▶ **Task objective**: Among the entries below, how many lines hold the word "Blue"? Reply with the number only.

[Stored items]
'''
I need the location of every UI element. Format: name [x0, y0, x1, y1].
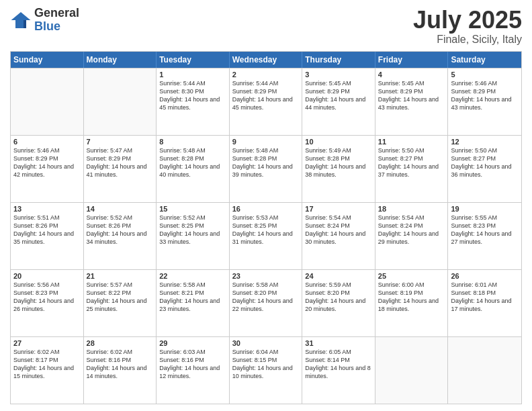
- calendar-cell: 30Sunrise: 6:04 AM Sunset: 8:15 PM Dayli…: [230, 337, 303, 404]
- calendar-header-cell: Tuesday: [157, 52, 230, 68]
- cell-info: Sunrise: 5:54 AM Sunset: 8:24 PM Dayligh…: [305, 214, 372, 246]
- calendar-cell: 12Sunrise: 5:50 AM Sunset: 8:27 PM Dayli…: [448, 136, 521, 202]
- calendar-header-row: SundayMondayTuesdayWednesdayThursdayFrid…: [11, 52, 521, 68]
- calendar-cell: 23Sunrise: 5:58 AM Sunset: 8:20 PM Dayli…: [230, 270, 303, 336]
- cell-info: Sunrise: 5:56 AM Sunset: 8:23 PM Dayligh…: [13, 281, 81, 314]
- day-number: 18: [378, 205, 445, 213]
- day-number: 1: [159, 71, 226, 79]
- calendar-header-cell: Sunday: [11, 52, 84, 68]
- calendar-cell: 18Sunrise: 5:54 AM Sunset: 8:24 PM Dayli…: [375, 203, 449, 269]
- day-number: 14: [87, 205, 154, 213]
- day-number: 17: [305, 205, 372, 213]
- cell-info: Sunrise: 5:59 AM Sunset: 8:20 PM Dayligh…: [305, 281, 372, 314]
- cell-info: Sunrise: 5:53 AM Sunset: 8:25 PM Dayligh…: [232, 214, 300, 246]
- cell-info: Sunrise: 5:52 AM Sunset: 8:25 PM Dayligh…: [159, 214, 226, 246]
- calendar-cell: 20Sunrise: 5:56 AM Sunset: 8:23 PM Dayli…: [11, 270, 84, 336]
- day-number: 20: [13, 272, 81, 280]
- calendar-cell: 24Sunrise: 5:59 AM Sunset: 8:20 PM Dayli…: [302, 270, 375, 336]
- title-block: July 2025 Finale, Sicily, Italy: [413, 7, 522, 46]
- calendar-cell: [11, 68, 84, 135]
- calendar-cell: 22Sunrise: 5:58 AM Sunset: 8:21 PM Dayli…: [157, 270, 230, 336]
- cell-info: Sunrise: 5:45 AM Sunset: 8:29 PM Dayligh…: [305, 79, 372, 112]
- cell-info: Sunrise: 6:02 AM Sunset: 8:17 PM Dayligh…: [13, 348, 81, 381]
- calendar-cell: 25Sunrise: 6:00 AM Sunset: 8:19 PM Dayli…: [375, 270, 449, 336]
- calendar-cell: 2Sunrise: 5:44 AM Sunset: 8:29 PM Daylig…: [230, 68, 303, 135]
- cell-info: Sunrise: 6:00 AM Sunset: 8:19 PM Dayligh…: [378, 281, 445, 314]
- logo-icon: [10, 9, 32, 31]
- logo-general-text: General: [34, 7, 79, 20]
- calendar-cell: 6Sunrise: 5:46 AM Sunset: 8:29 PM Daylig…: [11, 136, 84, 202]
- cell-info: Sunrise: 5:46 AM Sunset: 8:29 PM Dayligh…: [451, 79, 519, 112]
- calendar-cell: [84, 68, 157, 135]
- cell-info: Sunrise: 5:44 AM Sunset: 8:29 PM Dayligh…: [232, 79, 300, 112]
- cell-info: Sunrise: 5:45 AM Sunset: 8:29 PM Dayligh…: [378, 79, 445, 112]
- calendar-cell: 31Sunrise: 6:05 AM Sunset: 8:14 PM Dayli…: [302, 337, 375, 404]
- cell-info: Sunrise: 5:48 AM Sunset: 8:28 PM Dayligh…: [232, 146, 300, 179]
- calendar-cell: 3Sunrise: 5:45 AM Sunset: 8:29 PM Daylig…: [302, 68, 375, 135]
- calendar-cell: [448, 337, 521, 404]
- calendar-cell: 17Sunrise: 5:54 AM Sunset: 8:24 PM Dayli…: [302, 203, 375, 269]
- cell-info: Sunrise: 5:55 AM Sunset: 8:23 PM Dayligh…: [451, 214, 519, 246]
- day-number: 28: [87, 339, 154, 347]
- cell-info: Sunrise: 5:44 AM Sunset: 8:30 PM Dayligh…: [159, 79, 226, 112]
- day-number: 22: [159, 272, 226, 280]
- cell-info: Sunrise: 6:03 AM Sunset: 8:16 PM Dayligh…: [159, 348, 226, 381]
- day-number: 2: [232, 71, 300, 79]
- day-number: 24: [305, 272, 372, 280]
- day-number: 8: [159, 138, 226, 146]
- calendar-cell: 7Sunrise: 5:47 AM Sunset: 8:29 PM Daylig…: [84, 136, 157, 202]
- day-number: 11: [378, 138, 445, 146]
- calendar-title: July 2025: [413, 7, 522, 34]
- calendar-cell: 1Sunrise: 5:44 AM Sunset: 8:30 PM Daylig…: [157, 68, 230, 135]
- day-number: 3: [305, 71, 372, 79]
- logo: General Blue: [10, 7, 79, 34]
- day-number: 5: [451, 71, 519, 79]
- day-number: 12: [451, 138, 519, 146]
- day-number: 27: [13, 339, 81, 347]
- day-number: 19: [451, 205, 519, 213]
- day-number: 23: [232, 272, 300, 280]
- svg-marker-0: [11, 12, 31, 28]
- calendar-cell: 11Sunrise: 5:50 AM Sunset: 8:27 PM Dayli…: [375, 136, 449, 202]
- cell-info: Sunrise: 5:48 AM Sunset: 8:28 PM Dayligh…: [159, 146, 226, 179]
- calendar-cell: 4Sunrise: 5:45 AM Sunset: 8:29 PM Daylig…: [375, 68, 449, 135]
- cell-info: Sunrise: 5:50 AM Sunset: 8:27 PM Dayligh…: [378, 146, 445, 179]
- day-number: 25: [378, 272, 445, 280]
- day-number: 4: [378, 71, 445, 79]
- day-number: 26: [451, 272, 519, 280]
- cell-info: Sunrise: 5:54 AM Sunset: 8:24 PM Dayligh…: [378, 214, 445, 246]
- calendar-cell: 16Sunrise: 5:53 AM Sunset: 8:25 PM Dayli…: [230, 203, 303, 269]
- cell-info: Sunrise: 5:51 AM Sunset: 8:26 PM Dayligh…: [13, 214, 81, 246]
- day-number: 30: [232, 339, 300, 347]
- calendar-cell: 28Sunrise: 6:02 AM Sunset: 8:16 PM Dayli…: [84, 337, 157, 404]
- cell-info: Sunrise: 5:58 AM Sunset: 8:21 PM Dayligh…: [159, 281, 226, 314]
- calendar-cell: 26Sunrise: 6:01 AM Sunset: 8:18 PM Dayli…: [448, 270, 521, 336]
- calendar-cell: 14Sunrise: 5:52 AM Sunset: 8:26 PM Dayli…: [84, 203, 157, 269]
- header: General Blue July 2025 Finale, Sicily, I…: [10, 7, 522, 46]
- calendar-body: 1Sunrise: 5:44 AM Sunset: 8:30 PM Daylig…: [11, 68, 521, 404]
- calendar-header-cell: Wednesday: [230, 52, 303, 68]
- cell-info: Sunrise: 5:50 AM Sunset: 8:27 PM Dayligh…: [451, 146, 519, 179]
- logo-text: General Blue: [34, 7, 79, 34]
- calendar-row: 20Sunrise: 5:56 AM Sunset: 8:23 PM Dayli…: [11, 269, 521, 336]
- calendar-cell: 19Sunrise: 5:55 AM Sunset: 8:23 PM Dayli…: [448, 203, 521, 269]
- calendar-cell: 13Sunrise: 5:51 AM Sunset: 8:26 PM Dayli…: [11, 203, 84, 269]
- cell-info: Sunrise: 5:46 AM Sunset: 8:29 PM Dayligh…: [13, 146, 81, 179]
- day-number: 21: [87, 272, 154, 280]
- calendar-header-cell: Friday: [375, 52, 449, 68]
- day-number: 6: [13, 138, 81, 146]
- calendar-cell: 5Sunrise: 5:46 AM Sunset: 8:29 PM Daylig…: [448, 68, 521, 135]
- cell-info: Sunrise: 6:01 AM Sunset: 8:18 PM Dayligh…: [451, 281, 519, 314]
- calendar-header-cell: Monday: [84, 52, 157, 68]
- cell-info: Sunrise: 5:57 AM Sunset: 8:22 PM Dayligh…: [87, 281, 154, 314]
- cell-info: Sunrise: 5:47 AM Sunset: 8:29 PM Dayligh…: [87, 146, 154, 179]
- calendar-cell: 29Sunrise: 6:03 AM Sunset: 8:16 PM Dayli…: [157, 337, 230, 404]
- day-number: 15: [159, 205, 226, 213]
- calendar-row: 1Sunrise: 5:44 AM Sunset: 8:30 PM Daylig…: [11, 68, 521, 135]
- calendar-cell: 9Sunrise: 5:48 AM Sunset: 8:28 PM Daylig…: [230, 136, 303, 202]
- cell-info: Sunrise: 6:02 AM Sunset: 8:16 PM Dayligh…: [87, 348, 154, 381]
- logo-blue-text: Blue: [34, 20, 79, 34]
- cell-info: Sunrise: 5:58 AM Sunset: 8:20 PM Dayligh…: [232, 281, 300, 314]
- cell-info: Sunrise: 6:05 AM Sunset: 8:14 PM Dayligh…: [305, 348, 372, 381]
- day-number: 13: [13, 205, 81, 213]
'''
▶ **Answer box**: 4